Starting at the line below that contains "jest bazą całej" and ending at the line that contains "her monteres der", retype each line exactly as it stands, but omit the pictures.

** Opening Supplied data block **

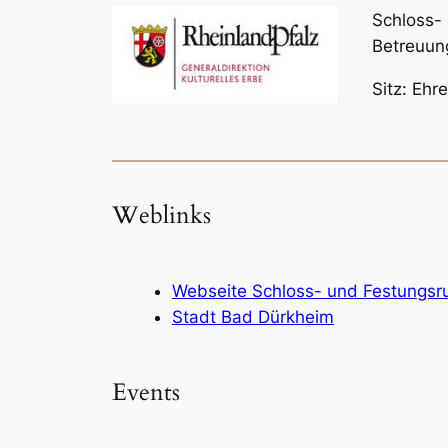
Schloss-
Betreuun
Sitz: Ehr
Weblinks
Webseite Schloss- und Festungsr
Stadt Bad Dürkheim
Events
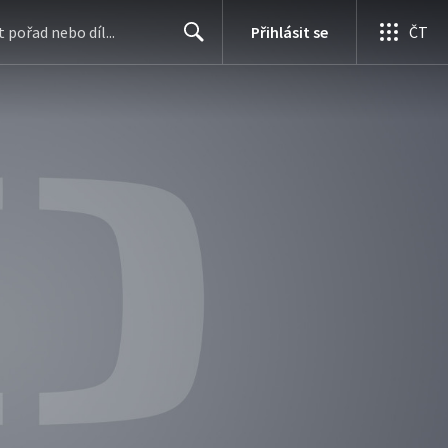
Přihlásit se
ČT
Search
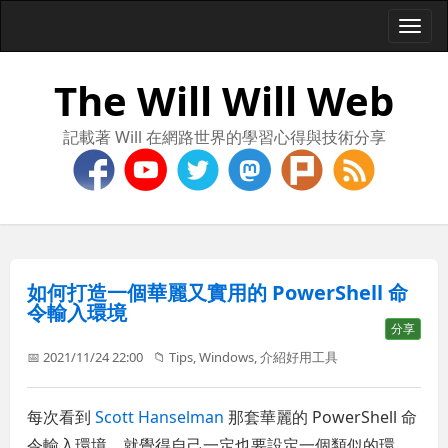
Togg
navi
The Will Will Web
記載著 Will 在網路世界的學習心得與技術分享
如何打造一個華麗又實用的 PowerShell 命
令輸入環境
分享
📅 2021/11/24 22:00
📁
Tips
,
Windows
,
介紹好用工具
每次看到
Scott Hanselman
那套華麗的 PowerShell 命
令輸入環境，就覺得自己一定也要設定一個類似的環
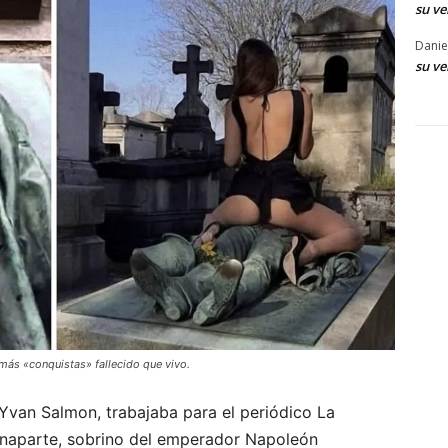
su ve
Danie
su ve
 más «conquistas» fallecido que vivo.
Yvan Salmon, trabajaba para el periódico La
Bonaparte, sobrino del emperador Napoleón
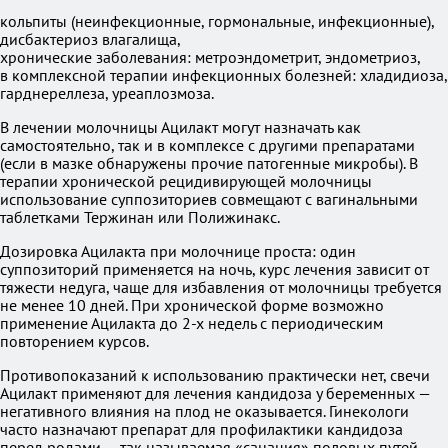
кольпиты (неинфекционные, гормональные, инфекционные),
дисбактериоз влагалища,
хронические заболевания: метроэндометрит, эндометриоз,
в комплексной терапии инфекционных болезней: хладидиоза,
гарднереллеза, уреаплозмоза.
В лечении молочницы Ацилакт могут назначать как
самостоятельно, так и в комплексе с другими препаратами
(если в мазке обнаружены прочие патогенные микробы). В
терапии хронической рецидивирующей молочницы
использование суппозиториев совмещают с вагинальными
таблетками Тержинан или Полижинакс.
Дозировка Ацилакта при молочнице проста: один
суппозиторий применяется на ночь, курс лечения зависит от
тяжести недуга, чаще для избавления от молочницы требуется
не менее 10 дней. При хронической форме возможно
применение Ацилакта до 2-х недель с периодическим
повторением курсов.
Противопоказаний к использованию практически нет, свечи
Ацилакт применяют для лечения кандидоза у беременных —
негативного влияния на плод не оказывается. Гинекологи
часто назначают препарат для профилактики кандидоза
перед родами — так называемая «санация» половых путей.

** Closing Supplied data block **
** Opening Supplied data block **

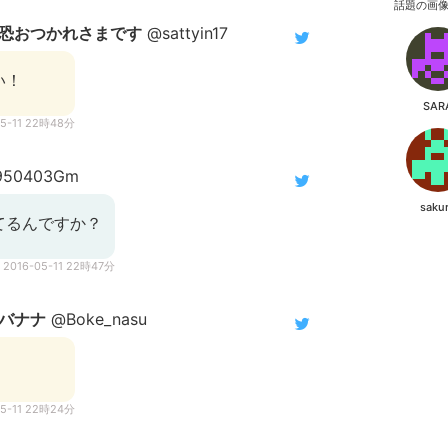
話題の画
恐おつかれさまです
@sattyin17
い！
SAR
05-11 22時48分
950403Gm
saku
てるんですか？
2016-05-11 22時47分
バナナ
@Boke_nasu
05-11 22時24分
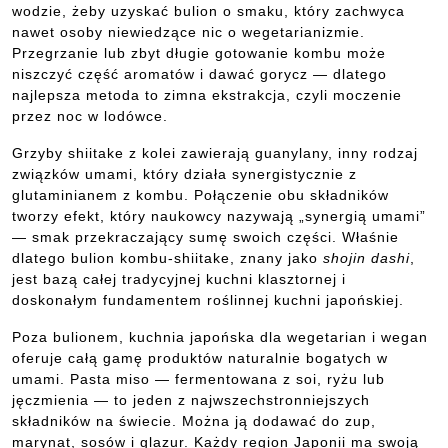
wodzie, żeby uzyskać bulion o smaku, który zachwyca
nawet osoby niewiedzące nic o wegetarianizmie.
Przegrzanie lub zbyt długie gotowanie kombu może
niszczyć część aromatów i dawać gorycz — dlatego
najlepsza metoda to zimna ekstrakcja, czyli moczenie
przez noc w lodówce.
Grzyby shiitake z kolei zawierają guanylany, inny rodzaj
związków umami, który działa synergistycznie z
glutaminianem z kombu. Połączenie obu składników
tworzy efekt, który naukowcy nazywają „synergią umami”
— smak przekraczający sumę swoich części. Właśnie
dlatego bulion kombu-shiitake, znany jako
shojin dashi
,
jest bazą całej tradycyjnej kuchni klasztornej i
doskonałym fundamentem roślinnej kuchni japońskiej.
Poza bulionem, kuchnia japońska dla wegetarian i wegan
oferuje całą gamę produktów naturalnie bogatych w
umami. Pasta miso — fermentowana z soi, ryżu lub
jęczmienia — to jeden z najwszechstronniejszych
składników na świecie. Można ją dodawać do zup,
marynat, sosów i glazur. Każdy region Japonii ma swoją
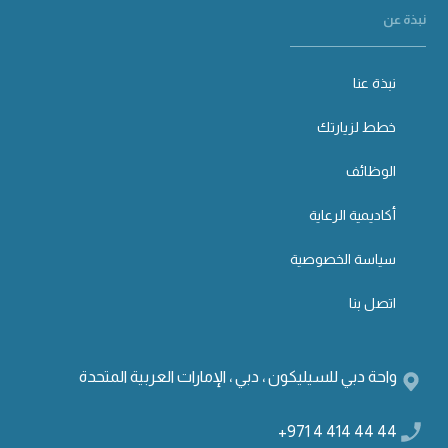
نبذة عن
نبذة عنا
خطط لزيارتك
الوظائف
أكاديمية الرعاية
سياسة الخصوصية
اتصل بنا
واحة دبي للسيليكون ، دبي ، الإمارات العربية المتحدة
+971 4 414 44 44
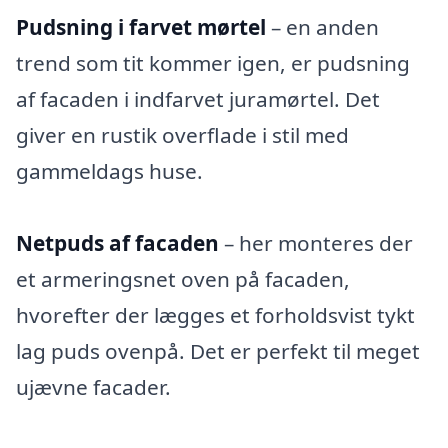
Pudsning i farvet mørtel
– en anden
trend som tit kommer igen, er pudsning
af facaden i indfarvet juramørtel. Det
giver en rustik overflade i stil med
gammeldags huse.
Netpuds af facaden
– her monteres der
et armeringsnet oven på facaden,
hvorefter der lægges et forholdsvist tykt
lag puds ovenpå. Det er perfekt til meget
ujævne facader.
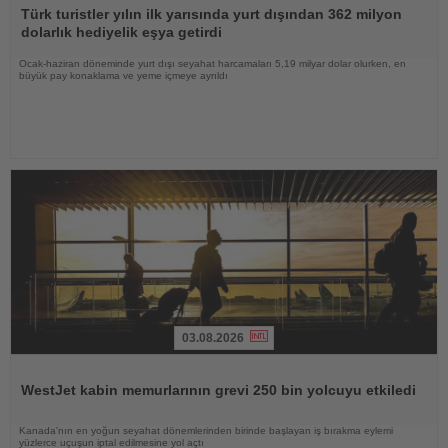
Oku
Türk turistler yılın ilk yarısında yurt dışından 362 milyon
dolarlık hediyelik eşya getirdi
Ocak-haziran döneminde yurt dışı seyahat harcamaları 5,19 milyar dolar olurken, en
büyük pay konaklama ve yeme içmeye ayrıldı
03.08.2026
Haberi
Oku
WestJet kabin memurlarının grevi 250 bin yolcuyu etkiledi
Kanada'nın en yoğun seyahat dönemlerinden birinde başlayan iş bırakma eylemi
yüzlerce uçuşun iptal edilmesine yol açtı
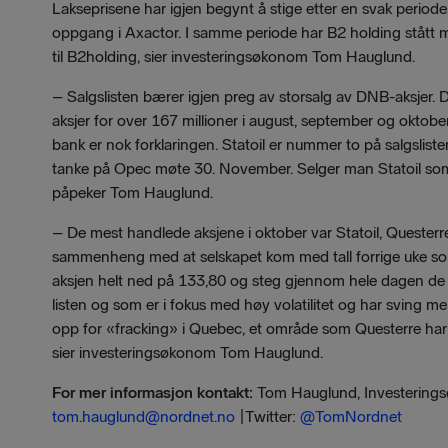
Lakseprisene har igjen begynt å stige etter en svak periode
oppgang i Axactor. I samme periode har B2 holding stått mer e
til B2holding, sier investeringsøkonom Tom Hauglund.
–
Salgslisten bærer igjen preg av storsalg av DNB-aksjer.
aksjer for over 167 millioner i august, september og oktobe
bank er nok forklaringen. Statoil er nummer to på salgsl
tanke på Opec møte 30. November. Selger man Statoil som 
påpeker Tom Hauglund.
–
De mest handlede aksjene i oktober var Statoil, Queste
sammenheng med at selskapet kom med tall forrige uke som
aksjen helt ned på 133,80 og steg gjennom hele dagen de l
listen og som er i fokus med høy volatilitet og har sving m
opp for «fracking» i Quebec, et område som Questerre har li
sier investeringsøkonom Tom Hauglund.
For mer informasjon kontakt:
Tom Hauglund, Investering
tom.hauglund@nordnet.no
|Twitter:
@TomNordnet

** Closing Supplied data block **

Solution:
jest bazą całej tradycyjnej kuchni klasztornej i
doskonałym fundamentem roślinnej kuchni japońskiej.
Poza bulionem, kuchnia japońska dla wegetarian i wegan
oferuje całą gamę produktów naturalnie bogatych w
umami. Pasta miso — fermentowana z soi, ryżu lub
jęczmienia — to jeden z najwszechstronniejszych
składników na świecie. Można ją dodawać do zup,
marynat, sosów i glazur. Każdy region Japonii ma swoją
نبذة عن
نبذة عنا
خطط لزيارتك
الوظائف
أكاديمية الرعاية
سياسة الخصوصية
اتصل بنا
واحة دبي للسيليكون ، دبي ، الإمارات العربية المتحدة
+971 4 414 44 44
Pudsning i farvet mørtel
– en anden
trend som tit kommer igen, er pudsning
af facaden i indfarvet juramørtel. Det
giver en rustik overflade i stil med
gammeldags huse.
Netpuds af facaden
– her monteres der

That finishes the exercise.